Symptom Likely cause Detection / fix
EP cost is Infinity or absurdly large smoothed_yield reached 0 from a bad measurement Phase 1 gt=0 guard on AP weight; _ep_cost raises on non-positive yield. Never default a missing yield to zero.
Costs drift by fractions of a cent Float arithmetic instead of Decimal/NUMERIC Carry ap_cost as Decimal(str(v)), quantize once at the boundary, store as NUMERIC(12,4).
Yield exceeds 100% and is treated as valid Scale tare error or moisture absorption misclassified max_yield_ceiling gate routes it to quarantine with yield_above_ceiling; recalibrate the offending scale.
One outlier swings a whole day’s plate costs Costing reads raw yield instead of the smoothed factor Point the ledger read at smoothed_yield; tune alpha lower to dampen noise.
A location’s yields look systematically off Cross-location contamination in the smoothing key Ensure the EWMA groupby includes location_id, not just sku_id.
Retried job doubles ledger rows Insert without an upsert key Use the ON CONFLICT (sku_id, location_id) DO UPDATE upsert and a stable run_version.

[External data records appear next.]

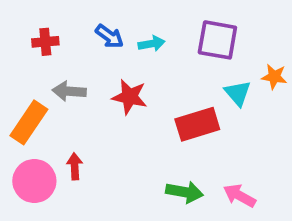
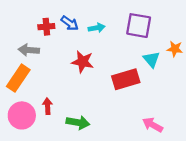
red cross: (45, 42) -> (46, 27), moved
gray arrow: (69, 91) -> (29, 50), moved
green arrow: (185, 192) -> (78, 122), moved

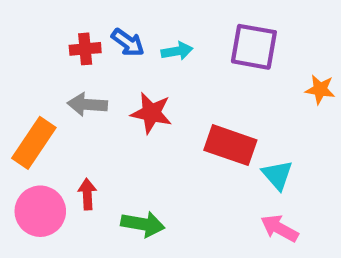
gray arrow: (29, 50) -> (87, 104), moved
cyan triangle: (151, 59) -> (277, 175), moved
red rectangle: (126, 79) -> (230, 145), turned 36

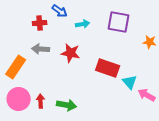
blue arrow: (128, 42) -> (60, 11), moved
red arrow: (87, 194) -> (41, 101), moved
pink arrow: (280, 228) -> (147, 95), moved

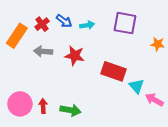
blue arrow: (60, 11) -> (64, 21), moved
red cross: (40, 23) -> (42, 24), turned -32
orange rectangle: (16, 67) -> (17, 36), moved

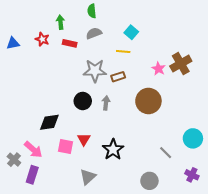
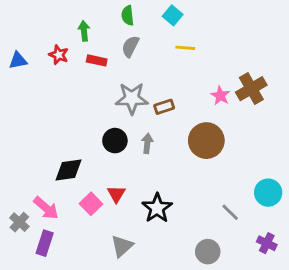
cyan square: (131, 32) -> (173, 15), moved
gray semicircle: (94, 33) -> (130, 46), turned -42
yellow line: (123, 51) -> (185, 48), moved
pink square: (66, 146) -> (91, 204), turned 35

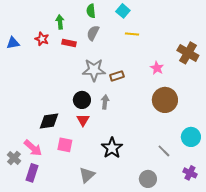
brown cross: (251, 89) -> (188, 53), moved, turned -30
brown circle: (206, 141) -> (165, 100), moved
red triangle: (116, 194) -> (83, 120), moved
pink square: (91, 204) -> (65, 145), turned -35

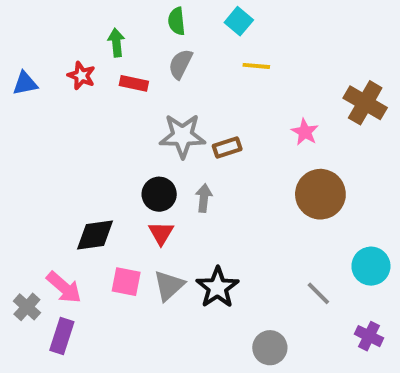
gray triangle: (87, 175) -> (169, 286), moved
gray circle: (148, 179) -> (270, 348), moved

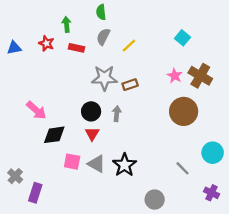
cyan square: (239, 21) -> (182, 38), moved
yellow line: (256, 66) -> (129, 46), moved, turned -48
brown cross: (365, 103) -> (200, 76), moved
gray triangle: (169, 286) -> (97, 164), turned -48
pink arrow: (64, 287) -> (36, 110), moved

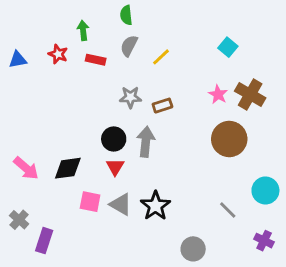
gray star: (104, 78) -> (130, 97), size x0.7
pink arrow: (36, 110) -> (26, 168), moved
gray arrow: (117, 114) -> (146, 142), size x1.5

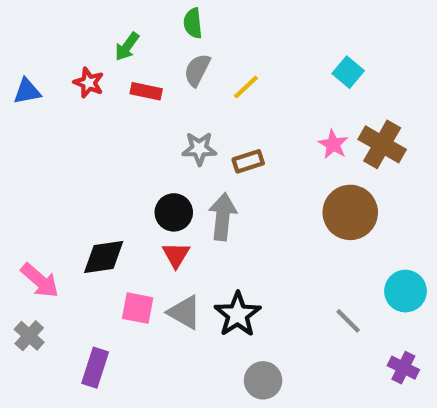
green arrow: (83, 30) -> (127, 47), turned -138
pink arrow: (26, 168) -> (40, 280), moved
purple rectangle: (44, 241) -> (95, 368), moved
gray circle: (193, 249) -> (263, 380), moved

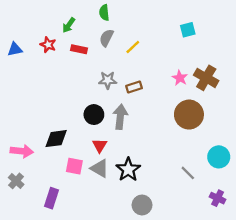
cyan square: (348, 72) -> (188, 30), moved, turned 35
red triangle: (176, 255) -> (100, 145), moved
pink arrow: (40, 280) -> (22, 151), turned -35

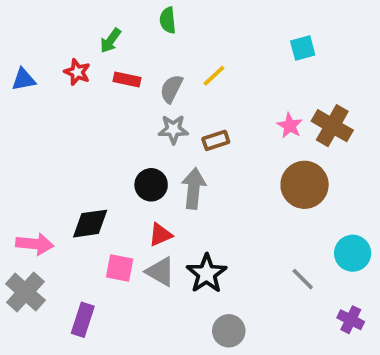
gray semicircle: (107, 38) -> (171, 89), moved
red triangle: (100, 145) -> (160, 235), turned 35
gray cross: (16, 181) -> (25, 292), size x1.5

The through-line of every failure above is the same: a yield must be validated, smoothed, and costed in exact arithmetic before it is written — never guessed, never defaulted to zero, never computed in floating point where money is involved.

FAQ

Why smooth yields instead of using the latest measurement?

Because a single weighing event carries real sensor and technique noise. Costing every plate against the most recent raw yield couples plate cost to that noise — one mis-tare swings the EP cost of every dish using the ingredient. An exponentially weighted average dampens outliers while still tracking genuine seasonal drift, so the number costing reads is stable without being stale.

Should yield factors be global or per location?

Per location. Butcher skill, equipment, and prep standards legitimately differ across kitchens, and averaging them into one global factor hides the outlier unit that is actually losing margin. The pipeline keys smoothing on (sku_id, location_id) so each kitchen’s series stays independent and its own drift is visible.

What happens to a measurement with zero AP weight?

It is rejected at ingestion. The Pydantic model constrains ap_weight_kg to gt=0, so a failed-tare 0 never reaches the calculation. If a zero slips past validation, the np.where guard produces NaN, which Phase 2 flags as zero_or_missing_weight and quarantines. A zero yield is never allowed to divide into an EP cost.

Can I keep yields as floats and only worry about Decimal for the final price?

Yes, and that is exactly the boundary this framework draws. Yield ratios are dimensionless and tolerate float arithmetic through the smoothing step. The switch to Decimal happens the instant a yield is divided into a monetary AP cost; the result is quantized once and stored as NUMERIC, which is what keeps fractional-cent error from accumulating across millions of deductions.

For library specifics, see the official pandas documentation and Pydantic documentation.